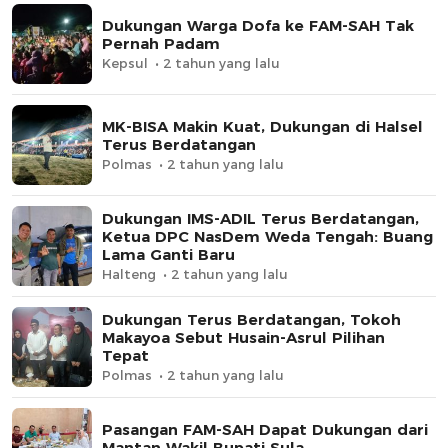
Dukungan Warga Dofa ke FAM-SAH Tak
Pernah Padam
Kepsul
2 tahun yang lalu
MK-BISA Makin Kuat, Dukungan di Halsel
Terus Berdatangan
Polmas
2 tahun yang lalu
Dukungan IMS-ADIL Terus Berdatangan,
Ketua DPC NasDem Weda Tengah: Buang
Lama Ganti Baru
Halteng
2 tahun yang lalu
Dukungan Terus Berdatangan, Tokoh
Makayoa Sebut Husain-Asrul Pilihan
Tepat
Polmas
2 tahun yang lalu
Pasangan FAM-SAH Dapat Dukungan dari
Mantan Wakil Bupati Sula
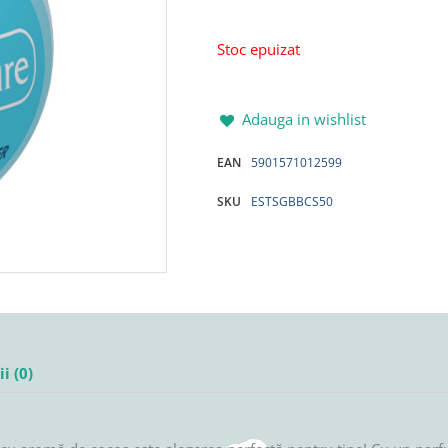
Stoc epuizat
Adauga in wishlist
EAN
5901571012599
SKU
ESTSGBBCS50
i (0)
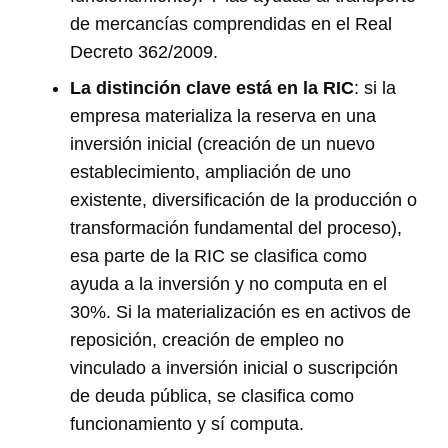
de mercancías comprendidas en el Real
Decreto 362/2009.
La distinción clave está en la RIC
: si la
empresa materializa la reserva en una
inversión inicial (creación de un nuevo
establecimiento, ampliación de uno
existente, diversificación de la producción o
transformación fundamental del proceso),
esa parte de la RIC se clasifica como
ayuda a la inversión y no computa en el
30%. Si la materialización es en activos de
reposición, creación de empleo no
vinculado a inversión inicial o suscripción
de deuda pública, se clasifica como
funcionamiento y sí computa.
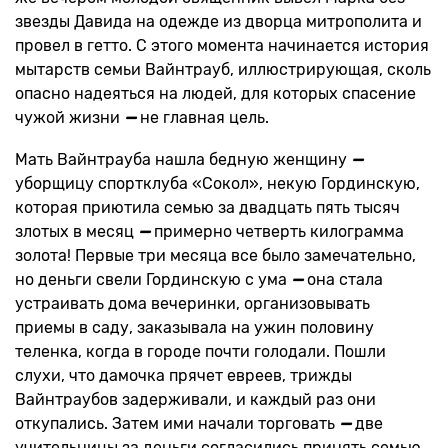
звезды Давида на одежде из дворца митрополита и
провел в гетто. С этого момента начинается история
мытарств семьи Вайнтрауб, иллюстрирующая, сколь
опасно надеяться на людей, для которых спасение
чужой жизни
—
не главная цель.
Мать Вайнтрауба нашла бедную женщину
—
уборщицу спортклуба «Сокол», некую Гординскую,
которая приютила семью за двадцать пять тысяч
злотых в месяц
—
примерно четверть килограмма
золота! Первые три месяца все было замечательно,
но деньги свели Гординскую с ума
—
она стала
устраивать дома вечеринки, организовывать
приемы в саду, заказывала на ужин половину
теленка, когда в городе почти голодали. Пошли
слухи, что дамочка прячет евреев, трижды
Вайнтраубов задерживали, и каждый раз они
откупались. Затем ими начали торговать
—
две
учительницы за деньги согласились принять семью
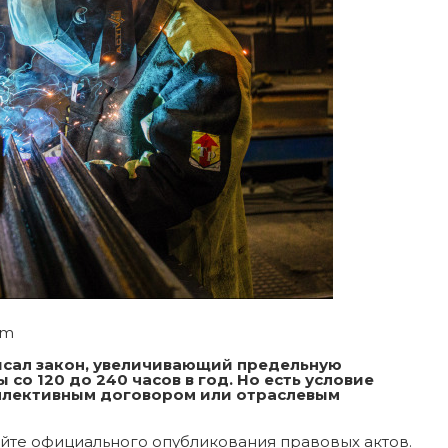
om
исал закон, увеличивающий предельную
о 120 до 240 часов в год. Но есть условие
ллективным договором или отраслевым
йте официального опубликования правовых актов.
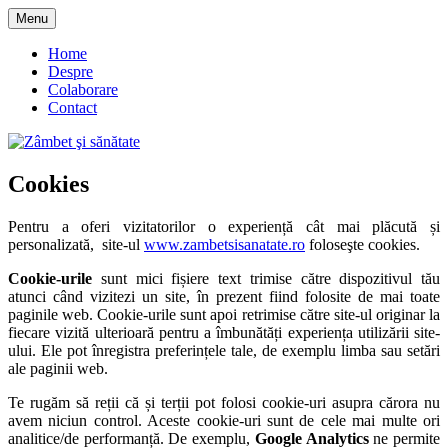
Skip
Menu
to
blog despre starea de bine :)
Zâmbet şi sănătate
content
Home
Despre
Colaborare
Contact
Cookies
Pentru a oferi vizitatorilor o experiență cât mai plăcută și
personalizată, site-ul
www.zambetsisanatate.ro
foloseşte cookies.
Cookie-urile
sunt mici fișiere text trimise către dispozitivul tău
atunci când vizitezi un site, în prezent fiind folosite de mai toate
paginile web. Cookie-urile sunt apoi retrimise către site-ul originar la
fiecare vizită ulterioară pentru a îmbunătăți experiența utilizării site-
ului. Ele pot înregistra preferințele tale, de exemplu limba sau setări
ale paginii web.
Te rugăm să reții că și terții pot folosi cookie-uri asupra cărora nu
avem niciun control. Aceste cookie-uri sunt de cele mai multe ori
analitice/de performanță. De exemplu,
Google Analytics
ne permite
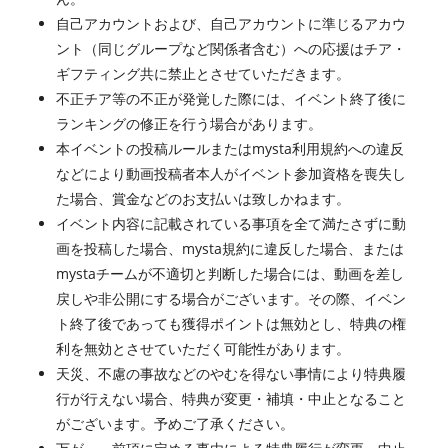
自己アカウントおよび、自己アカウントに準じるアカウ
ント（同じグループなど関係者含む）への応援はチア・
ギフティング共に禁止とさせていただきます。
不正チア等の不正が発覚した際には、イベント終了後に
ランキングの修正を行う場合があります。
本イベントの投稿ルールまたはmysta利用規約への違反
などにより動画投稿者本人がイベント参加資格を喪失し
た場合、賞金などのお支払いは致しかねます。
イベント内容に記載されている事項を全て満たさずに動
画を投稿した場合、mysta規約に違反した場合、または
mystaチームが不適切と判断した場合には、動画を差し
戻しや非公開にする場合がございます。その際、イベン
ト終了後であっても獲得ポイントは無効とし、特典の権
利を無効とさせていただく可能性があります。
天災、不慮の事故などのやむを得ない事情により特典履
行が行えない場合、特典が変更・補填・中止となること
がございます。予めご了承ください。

(TASK)
Starting at the line that contains "ト終了後であっても獲得ポイントは無効とし、特典の権", retype every line through the end of the records exactly, and nothing else.

(TASK RESULT)
ト終了後であっても獲得ポイントは無効とし、特典の権
利を無効とさせていただく可能性があります。
天災、不慮の事故などのやむを得ない事情により特典履
行が行えない場合、特典が変更・補填・中止となること
がございます。予めご了承ください。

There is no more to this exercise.